Our new found obesity in America got a running start with the touchy feeliness of a couple called Harvey and Marilyn Diamond. They wrote a book called Fit for Life. Folks there is a bad science and there is baaaad science and this was a good example of baaaaad science. It basically put forth the idea that if you wanted your children to be strong and healthy you should allow them to eat whatever they want whenever they want - let the little snot monsters rule the roost. So instead of viewing obesity as an issue with the child over eating, they viewed the problem as the adult not eating whatever they wanted as a child. See how that works? Does it make any sense when I put it in that context?
I also learned we had inadvertently adopted a French concept that had allowed Maddi (my daughter) to lose weight while not starving the child. At the early part of the last century the French were having similar problems with childhood obesity (so much for that 'French Paradox' idea - it's a learned concept) for the same reasons we have it now. Now the French didn't try some touchy feely approach of pandering and accommodation, they took the proverbial bull by the horns. They pushed the idea rather heavily that snacks and treats should be rare occurrences and eating to the point of gluttony was a vice and not a virtue. If one thinks that our society does not view gluttony as a virtue, why do we have Championship Eating Leagues? They also demoted children from feeling entitled to eat what their parents ate and to eat what was appropriate for their age and size. The French learned that just those minor changes turned things around. It certainly worked for Maddi.
I do believe that we should have sensitivity for some of our obese countrymen but we have now transformed being fat into a God given flag waving right. Why do I say some and not all? Well the medical community is to blame for some of the problem. Some medicines make it impossible for a healthy person to maintain or lose weight. If there is any excuse for the rest of us, it is the fact that, perhaps, we consume too many calories unintentionally. A certain massive burger chain has systematically increased the caloric content of their fries over the past 40 years going from 176 to somewhere north of 500. They are not the only guilty party, there are a lot of others to blame. If you are eating 200-300 calories a day more by eating out then it is clear how one can get very fat very quickly. As Critser points out in the book, value meals are simply put there to get you to buy more. One point he has not addressed yet, one that dawned on me today, is that value items are also designed for exactly the same purpose. Why get one 89 cent burrito when you can get four for less than the price of a value meal?! It's like the concept of value meal gluttony on steroids. Food for thought.

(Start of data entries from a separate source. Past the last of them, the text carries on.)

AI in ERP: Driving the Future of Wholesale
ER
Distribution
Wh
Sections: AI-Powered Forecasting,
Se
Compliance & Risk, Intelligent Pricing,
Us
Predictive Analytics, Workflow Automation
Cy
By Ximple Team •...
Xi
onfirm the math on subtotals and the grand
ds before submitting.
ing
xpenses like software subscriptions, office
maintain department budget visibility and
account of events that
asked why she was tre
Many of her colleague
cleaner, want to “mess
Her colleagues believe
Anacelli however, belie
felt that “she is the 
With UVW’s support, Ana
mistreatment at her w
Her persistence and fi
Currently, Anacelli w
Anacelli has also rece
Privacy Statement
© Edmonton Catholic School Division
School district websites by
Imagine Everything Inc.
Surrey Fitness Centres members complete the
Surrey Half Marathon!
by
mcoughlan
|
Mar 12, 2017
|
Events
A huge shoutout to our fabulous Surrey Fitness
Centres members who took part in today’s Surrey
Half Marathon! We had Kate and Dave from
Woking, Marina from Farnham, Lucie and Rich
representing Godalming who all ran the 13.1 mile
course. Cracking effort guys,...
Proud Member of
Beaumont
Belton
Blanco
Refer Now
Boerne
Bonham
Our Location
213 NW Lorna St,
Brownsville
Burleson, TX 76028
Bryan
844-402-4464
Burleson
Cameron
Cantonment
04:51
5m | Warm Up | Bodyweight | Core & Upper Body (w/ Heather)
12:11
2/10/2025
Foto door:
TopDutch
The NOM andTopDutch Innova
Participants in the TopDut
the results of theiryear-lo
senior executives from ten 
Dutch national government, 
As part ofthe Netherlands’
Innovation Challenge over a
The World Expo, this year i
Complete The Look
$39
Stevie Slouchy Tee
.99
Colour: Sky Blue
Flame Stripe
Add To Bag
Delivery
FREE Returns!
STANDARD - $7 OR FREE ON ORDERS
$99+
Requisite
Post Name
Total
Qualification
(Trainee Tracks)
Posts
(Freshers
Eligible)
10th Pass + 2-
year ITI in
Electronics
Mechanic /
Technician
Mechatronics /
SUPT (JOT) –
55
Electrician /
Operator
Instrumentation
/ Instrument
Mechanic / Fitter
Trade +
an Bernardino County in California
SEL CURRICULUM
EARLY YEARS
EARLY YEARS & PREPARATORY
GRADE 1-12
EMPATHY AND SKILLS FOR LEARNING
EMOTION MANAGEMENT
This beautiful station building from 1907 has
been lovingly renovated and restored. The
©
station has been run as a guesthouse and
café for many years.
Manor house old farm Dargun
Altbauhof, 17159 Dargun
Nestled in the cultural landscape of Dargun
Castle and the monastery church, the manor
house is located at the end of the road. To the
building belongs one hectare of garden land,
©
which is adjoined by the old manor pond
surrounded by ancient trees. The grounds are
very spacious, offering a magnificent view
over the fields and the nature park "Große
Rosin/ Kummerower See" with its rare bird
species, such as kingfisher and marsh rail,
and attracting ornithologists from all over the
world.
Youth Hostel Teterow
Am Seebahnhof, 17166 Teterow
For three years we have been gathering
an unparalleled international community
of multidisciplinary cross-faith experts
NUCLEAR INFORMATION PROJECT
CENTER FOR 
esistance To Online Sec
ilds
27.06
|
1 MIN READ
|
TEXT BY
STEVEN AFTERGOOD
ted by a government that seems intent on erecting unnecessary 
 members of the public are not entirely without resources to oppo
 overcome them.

Below is a depressing song. I am sorry. In fact, it has to be on one of the most intentionally depressing albums ever recorded. But I do like the hell bent for leather approach that the song takes. The man doesn't know if he is going to live or die tomorrow, all he knows is that he just wants to go out and spend a night with his girl one last time - future be damned. In a way, it is both fatalistic and optimistic. Sort of the way I am feeling today. After reading another part of Fatland, I find it harder for us to reverse our free fall into obese oblivion. On the other hand, I am optimistic because at least, personally, I am reversing that trend. Oh and 210lbs looms in the distance, still a faint shadow but nonetheless closer. Put your makeup and fix your hair up pretty and meet me tonight in Atlantic City.